#lqyNq

Wczoraj na spacerze zgubiłam 200 zł. Przez własną nieuwagę, po prostu musiały mi wypaść.

Dzisiaj przeglądam Facebooka i widzę post na "spotted" mojego miasta:

"Wczoraj wygrałam na życiowej loterii i z tej okazji chciałabym serdecznie pozdrowić dziewczynę (mój opis), której wypadła kasa z tylnej kieszeni na (ulica). Dzięki tobie jestem bogatsza o 200 zł".

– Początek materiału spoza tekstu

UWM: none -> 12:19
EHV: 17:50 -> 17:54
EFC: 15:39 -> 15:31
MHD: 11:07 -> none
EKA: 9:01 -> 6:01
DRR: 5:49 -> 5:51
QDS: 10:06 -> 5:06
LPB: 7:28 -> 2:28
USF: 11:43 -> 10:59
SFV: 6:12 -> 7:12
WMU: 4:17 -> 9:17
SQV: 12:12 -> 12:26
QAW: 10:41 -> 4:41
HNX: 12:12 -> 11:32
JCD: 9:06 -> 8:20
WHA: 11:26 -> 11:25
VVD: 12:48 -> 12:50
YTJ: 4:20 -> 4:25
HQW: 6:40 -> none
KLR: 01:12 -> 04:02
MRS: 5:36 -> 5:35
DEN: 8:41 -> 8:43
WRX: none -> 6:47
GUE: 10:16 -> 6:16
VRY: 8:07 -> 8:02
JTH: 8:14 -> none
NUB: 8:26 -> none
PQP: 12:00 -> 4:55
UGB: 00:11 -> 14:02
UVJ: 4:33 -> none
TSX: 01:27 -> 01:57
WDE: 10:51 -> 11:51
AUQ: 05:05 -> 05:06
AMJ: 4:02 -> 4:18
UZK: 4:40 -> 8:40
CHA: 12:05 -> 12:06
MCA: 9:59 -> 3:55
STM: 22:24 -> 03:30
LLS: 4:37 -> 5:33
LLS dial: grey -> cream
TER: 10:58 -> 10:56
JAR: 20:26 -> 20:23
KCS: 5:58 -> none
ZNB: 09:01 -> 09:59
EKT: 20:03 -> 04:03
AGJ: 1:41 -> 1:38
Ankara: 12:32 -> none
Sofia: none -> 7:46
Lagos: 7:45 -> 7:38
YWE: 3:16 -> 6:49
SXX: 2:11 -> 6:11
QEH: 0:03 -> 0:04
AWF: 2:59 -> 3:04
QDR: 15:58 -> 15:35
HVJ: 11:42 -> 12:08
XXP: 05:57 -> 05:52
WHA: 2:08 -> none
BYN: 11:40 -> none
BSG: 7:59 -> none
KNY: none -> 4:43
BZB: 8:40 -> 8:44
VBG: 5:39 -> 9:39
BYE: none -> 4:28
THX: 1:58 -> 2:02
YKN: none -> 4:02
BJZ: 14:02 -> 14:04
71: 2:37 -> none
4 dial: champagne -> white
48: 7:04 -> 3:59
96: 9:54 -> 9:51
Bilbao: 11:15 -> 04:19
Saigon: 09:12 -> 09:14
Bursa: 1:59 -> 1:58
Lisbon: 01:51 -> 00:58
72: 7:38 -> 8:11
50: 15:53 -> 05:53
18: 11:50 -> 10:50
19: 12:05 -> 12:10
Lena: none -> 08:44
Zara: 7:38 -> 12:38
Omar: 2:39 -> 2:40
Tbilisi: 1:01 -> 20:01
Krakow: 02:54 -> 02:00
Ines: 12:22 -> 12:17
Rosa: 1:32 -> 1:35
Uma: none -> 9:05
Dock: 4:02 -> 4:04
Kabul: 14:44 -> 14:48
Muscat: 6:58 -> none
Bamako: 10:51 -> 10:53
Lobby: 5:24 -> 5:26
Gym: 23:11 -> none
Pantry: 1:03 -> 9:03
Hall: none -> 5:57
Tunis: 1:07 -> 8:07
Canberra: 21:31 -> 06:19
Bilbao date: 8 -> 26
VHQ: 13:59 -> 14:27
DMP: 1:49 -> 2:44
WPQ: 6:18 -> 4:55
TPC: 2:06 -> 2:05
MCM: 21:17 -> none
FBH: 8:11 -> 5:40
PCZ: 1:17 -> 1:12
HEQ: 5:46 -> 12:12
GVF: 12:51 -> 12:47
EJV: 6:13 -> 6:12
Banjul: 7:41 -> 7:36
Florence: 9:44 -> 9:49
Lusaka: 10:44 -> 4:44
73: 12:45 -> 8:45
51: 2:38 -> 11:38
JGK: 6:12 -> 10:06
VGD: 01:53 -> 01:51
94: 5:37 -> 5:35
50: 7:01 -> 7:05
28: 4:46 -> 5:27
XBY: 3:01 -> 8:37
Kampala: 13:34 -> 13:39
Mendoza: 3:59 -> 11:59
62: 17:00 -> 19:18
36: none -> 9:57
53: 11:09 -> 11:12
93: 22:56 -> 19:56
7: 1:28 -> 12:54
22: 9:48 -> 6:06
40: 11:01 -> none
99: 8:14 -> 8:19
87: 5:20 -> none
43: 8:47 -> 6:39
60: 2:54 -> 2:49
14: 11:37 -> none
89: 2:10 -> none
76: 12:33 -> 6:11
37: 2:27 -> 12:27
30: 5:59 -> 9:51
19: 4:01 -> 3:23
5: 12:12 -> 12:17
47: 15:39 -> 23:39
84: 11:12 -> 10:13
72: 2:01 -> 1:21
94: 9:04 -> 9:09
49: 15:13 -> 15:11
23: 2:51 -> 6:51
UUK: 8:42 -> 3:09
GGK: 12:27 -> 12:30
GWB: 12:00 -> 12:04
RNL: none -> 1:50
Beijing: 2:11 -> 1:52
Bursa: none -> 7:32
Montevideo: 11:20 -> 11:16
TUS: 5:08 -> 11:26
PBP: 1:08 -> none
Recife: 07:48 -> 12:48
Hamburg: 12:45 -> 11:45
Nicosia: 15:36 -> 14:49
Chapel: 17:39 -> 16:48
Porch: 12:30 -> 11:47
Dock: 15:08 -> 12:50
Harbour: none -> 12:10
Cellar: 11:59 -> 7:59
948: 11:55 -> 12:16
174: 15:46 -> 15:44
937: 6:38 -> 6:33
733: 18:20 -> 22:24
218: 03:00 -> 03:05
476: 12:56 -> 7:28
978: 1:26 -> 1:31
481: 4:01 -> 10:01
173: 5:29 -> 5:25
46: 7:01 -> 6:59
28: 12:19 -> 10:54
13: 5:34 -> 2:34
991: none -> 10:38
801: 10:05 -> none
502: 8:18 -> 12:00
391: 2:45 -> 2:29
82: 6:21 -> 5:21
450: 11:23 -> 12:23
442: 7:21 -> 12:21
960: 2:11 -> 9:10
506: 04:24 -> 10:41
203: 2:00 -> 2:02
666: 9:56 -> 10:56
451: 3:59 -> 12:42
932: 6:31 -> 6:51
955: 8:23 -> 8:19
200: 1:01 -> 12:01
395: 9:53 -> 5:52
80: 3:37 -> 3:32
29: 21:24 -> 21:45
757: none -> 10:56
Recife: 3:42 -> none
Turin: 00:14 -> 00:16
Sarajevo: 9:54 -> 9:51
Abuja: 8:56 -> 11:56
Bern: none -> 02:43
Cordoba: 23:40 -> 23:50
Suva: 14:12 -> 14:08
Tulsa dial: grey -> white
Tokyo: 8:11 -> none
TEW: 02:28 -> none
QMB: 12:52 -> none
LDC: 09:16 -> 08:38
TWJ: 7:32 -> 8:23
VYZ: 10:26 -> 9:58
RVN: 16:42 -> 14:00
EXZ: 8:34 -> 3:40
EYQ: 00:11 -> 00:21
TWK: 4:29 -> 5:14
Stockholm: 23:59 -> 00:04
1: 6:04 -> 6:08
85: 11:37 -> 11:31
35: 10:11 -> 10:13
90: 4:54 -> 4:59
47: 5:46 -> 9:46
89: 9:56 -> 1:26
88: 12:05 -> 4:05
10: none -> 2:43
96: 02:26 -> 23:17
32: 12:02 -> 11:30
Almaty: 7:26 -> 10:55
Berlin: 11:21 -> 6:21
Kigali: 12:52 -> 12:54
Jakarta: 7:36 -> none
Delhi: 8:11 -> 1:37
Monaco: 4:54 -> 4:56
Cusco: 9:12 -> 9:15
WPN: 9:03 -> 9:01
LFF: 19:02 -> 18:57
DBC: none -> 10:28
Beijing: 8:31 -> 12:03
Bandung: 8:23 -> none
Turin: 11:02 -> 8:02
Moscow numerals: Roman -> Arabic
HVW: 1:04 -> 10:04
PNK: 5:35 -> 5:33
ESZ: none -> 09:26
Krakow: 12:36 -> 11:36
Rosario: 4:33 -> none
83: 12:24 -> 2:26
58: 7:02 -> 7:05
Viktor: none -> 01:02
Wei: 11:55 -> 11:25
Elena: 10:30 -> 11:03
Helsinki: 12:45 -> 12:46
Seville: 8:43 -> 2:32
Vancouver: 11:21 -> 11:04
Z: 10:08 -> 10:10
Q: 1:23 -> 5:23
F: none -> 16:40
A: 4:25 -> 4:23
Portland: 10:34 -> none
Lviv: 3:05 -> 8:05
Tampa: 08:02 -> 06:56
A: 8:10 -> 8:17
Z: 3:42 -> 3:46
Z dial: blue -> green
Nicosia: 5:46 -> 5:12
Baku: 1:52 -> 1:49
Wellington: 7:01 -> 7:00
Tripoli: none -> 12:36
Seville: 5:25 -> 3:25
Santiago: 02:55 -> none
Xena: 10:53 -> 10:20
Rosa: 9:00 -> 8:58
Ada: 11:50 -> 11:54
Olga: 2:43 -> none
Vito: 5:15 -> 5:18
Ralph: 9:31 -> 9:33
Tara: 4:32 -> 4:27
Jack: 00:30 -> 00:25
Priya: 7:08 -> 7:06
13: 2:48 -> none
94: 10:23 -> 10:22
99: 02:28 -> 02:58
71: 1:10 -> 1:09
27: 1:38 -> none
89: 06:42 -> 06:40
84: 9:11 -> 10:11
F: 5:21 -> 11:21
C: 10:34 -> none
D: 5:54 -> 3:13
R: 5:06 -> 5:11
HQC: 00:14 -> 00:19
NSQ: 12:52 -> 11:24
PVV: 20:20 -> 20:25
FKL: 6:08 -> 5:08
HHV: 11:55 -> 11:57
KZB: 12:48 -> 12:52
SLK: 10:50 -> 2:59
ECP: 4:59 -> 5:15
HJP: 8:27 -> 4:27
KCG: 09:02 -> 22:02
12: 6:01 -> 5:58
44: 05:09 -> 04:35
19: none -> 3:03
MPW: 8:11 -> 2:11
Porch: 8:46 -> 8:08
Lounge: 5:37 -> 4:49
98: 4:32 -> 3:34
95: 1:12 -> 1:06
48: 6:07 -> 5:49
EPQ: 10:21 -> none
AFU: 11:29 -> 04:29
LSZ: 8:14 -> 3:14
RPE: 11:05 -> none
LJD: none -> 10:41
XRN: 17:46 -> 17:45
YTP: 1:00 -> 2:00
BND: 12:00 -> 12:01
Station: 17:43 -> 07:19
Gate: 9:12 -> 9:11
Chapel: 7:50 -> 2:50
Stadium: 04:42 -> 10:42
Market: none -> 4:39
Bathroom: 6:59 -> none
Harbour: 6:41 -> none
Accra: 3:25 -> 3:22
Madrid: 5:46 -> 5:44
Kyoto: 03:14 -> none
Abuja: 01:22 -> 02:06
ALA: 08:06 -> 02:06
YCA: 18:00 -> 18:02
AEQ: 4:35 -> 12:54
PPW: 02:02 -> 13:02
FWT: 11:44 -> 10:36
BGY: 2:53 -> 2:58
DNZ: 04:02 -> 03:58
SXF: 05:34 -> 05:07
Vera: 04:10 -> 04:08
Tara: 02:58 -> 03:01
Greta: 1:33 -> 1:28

No... przynajmniej mam pozdrowienia :/
Arszenik Odpowiedz

Jeśli to czytasz złodziejko: żebyś nie musiała się męczyć i głowić to obliczyłam, że za te 200 zł kupisz sobie ok. 250 kg cebuli. Smacznego :*

Kobi

Ale jej powiedziałaś.. normalnie riposta godna anonimowej

Sheldon0202

od kiedy 1 kg cebuli kosztuje mniej niż 1zł?

Garfield

hurtowo u producenta, na giełdzie "Broniszach" można bez problemu kupić około 1 zł

Arszenik

Sheldon0202 wiem, że masz Aspergera, ale nie bierz wszystkiego tak dosłownie ;). To taka przenośnia, żeby pokazać złodziejce, jaką jest wieśniarą :)

LaczkiZDupy Odpowiedz

Widziała, jak hajs ci wypada, ale wzięła zamiast oddać? To jeszcze cebula czy już kradzież? ://

Gro9

Cebula level Warszafka ...

Colombiana

Dla mnie to jest kradzież. Skoro widziała, że dziewczynie wypadły pieniądze, mogła je podnieść i zawołać autorkę. Ewentualnie na spotted opisać sytuację i wygląd dziewczyny i oddać pieniadze. Zawsze powtarzam, że na cudzej krzywdzie jeszcze nikt się nie wzbogacił. Masakra...

LeonardTwarz

@Colombiana *ekhem* niemcy *ekhemf

GrungeOnion

@Colombiana
Nawet nie wiesz jak wiele bogactw jest tworzonych na cudzej krzywdzie...

Zimowomi

Ta osoba się akurat wzbogacila

ZimnaFrytka

W tym przypadku to nie kradzież, a przywłaszczenie i spokojnie z wpisem na spotted można pójść na policję, na pewno znajdą tą osobę

pendzel

No i co zrobi policja? Nie wydaje mi się żeby cokolwiek mogli zrobic

Obiektywna20

@pendzel akurat zrobią bo to jest przywłaszczenie. Teoretycznie polskie prawo zabrania przywłaszczenia rzeczy/gotówki znalezionej na chodniku. Jeżeli chciałoby się wziąć znalezioną rzecz i uznać za swoją trzeby było znaleźć ją na śmietniku. Tutaj dodatkowo autor/ka wpisu na spottet przyznała się dodatkowo podjąć opis "pokrzywdzonej". Autora/kę wpisu na spottet bardzo łatwo jest odnaleźć.

pendzel

No może ale mogłaby wtedy nakłamać że dodała wpis tak dla żartu i nigdy nie znalazła takich rzeczy. Nie że bronię czy cokolwiek tej osoby ale czy nie potrzeba więcej dowodów w takich rzeczach? Bo o ile się orientuję to do 1000 zł jest niska szkodliwość czynu więc na prawdę nie mam pojęcia czy mogliby dużo wskurać. Pozdrawiam :)

CarolTWD Odpowiedz

No to teraz idziesz na policję, oni wyciągają od autora spotted dane tej genialnej dziewczyny i odzyskujesz forsę, a ona ma problemy :) Ta kretynka oczekuje, że nic nie zrobisz, dlatego właśnie powinnaś utrzeć jej nosa.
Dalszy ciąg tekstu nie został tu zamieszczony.